36:30 I said, “Well, why would they do that?” He said that one of the reasons why some plants have evolved this capacity to increase estrogen levels in animals that consume them—I’m guessing that animals aren’t smoking marijuana, although I don’t know; send me the paper if you’ve heard of this—is that plants have figured out ways, they’ve adapted ways to push back on populations of rodents and
37:00 other species of animals that eat them. Plants are engaged in a kind of plant-to-animal warfare where they increase the estrogen of the males in that population to lower the sperm counts, to keep those populations clamped at certain levels so that those plants can continue to flourish. I find this just fascinating. Hormones aren’t just impacting tissue growth and development within the individual and between the mother—remember the placenta is an endocrine organ—and the offspring,
37:30 but plants and animals are in this communication. It’s a fascinating area of biology. As you’ve noticed today, none of this deals with the current controversies around gender and how many genders and sex, etc.
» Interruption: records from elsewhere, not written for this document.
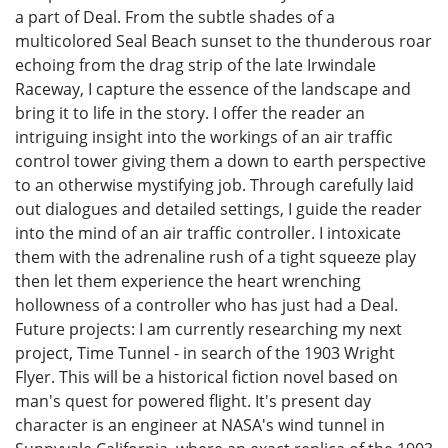
a part of Deal. From the subtle shades of a
multicolored Seal Beach sunset to the thunderous roar
echoing from the drag strip of the late Irwindale
Raceway, I capture the essence of the landscape and
bring it to life in the story. I offer the reader an
intriguing insight into the workings of an air traffic
control tower giving them a down to earth perspective
to an otherwise mystifying job. Through carefully laid
out dialogues and detailed settings, I guide the reader
into the mind of an air traffic controller. I intoxicate
them with the adrenaline rush of a tight squeeze play
then let them experience the heart wrenching
hollowness of a controller who has just had a Deal.
Future projects: I am currently researching my next
project, Time Tunnel - in search of the 1903 Wright
Flyer. This will be a historical fiction novel based on
man's quest for powered flight. It's present day
character is an engineer at NASA's wind tunnel in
That’s a separate conversation that is, by definition, grounded in the kind of concepts we’ve been talking about today and needs to take place taking into consideration all of the aspects of sex and the effects of hormones both on the body and on the brain. We didn’t talk a lot about spinal cord,
38:00 but we will in the next episode. We can just say on the brain and the periphery: early effects, late effects, acute effects—meaning effects that are very fast, of levels of hormones going up or down, something that absolutely happens across the menstrual cycle—as well as long-term effects, like the effects of these hormones on gene expression. Today, as always, we weren’t able to cover all things related to sex and
38:30 hormones and sexual differentiation or development—there’s no way we could—but we have covered a lot of material. Once again, I want to thank you for embarking on this journey through neuroscience and, today, neuroendocrinology with me. As always, thank you for your interest in science.